# [Assignment]
All the data should come back exactly as it was given.
══ Excerpted data
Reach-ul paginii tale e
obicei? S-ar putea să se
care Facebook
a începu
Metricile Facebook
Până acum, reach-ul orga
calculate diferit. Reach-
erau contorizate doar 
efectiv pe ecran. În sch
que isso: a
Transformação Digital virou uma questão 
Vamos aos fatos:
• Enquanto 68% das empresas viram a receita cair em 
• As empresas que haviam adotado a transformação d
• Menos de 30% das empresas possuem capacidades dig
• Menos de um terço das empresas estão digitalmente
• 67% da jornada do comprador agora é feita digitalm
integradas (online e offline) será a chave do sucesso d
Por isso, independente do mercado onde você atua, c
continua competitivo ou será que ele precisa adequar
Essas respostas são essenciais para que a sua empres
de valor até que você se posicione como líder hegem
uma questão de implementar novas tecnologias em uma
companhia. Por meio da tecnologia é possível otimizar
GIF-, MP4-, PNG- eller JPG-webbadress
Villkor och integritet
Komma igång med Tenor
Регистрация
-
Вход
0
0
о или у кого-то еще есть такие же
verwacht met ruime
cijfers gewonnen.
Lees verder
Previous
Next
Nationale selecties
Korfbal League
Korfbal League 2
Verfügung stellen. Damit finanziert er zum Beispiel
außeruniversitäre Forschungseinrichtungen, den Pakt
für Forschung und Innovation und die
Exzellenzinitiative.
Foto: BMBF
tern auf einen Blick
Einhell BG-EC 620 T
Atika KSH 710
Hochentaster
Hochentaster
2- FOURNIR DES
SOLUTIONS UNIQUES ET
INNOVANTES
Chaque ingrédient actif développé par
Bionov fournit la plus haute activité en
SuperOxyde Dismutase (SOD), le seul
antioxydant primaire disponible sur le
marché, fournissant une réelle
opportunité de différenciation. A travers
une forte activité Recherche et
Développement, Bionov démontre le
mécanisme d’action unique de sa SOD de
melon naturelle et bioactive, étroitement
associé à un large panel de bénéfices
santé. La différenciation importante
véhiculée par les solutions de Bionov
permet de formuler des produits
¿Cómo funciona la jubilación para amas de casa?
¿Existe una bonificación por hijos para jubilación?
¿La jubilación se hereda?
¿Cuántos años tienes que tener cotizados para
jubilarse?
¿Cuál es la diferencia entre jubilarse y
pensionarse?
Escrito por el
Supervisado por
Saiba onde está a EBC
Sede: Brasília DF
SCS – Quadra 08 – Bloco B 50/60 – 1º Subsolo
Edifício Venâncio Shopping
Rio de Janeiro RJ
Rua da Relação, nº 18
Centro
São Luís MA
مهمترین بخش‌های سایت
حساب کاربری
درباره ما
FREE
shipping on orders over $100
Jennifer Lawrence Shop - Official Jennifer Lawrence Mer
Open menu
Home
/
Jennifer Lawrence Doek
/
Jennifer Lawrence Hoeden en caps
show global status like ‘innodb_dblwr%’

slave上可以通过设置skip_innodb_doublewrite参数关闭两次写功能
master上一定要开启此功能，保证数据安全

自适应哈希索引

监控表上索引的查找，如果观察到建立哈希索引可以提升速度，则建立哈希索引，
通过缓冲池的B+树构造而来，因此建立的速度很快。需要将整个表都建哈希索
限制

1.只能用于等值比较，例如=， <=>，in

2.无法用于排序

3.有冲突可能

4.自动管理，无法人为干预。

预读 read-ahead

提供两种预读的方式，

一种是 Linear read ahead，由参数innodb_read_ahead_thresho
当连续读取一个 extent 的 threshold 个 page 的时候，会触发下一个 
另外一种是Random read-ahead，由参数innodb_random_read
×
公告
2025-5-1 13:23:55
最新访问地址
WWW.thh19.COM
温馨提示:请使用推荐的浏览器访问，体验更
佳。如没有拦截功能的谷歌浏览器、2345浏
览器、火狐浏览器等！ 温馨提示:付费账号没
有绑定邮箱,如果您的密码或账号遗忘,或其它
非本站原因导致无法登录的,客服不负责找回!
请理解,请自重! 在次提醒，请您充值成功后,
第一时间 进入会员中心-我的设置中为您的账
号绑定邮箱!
════
# [Answer for this exercise]
Reach-ul paginii tale e
obicei? S-ar putea să se
care Facebook
a începu
Metricile Facebook
Până acum, reach-ul orga
calculate diferit. Reach-
erau contorizate doar 
efectiv pe ecran. În sch
que isso: a
Transformação Digital virou uma questão 
Vamos aos fatos:
• Enquanto 68% das empresas viram a receita cair em 
• As empresas que haviam adotado a transformação d
• Menos de 30% das empresas possuem capacidades dig
• Menos de um terço das empresas estão digitalmente
• 67% da jornada do comprador agora é feita digitalm
integradas (online e offline) será a chave do sucesso d
Por isso, independente do mercado onde você atua, c
continua competitivo ou será que ele precisa adequar
Essas respostas são essenciais para que a sua empres
de valor até que você se posicione como líder hegem
uma questão de implementar novas tecnologias em uma
companhia. Por meio da tecnologia é possível otimizar
GIF-, MP4-, PNG- eller JPG-webbadress
Villkor och integritet
Komma igång med Tenor
Регистрация
-
Вход
0
0
о или у кого-то еще есть такие же
verwacht met ruime
cijfers gewonnen.
Lees verder
Previous
Next
Nationale selecties
Korfbal League
Korfbal League 2
Verfügung stellen. Damit finanziert er zum Beispiel
außeruniversitäre Forschungseinrichtungen, den Pakt
für Forschung und Innovation und die
Exzellenzinitiative.
Foto: BMBF
tern auf einen Blick
Einhell BG-EC 620 T
Atika KSH 710
Hochentaster
Hochentaster
2- FOURNIR DES
SOLUTIONS UNIQUES ET
INNOVANTES
Chaque ingrédient actif développé par
Bionov fournit la plus haute activité en
SuperOxyde Dismutase (SOD), le seul
antioxydant primaire disponible sur le
marché, fournissant une réelle
opportunité de différenciation. A travers
une forte activité Recherche et
Développement, Bionov démontre le
mécanisme d’action unique de sa SOD de
melon naturelle et bioactive, étroitement
associé à un large panel de bénéfices
santé. La différenciation importante
véhiculée par les solutions de Bionov
permet de formuler des produits
¿Cómo funciona la jubilación para amas de casa?
¿Existe una bonificación por hijos para jubilación?
¿La jubilación se hereda?
¿Cuántos años tienes que tener cotizados para
jubilarse?
¿Cuál es la diferencia entre jubilarse y
pensionarse?
Escrito por el
Supervisado por
Saiba onde está a EBC
Sede: Brasília DF
SCS – Quadra 08 – Bloco B 50/60 – 1º Subsolo
Edifício Venâncio Shopping
Rio de Janeiro RJ
Rua da Relação, nº 18
Centro
São Luís MA
مهمترین بخش‌های سایت
حساب کاربری
درباره ما
FREE
shipping on orders over $100
Jennifer Lawrence Shop - Official Jennifer Lawrence Mer
Open menu
Home
/
Jennifer Lawrence Doek
/
Jennifer Lawrence Hoeden en caps
show global status like ‘innodb_dblwr%’

slave上可以通过设置skip_innodb_doublewrite参数关闭两次写功能
master上一定要开启此功能，保证数据安全

自适应哈希索引

监控表上索引的查找，如果观察到建立哈希索引可以提升速度，则建立哈希索引，
通过缓冲池的B+树构造而来，因此建立的速度很快。需要将整个表都建哈希索
限制

1.只能用于等值比较，例如=， <=>，in

2.无法用于排序

3.有冲突可能

4.自动管理，无法人为干预。

预读 read-ahead

提供两种预读的方式，

一种是 Linear read ahead，由参数innodb_read_ahead_thresho
当连续读取一个 extent 的 threshold 个 page 的时候，会触发下一个 
另外一种是Random read-ahead，由参数innodb_random_read
×
公告
2025-5-1 13:23:55
最新访问地址
WWW.thh19.COM
温馨提示:请使用推荐的浏览器访问，体验更
佳。如没有拦截功能的谷歌浏览器、2345浏
览器、火狐浏览器等！ 温馨提示:付费账号没
有绑定邮箱,如果您的密码或账号遗忘,或其它
非本站原因导致无法登录的,客服不负责找回!
请理解,请自重! 在次提醒，请您充值成功后,
第一时间 进入会员中心-我的设置中为您的账
号绑定邮箱!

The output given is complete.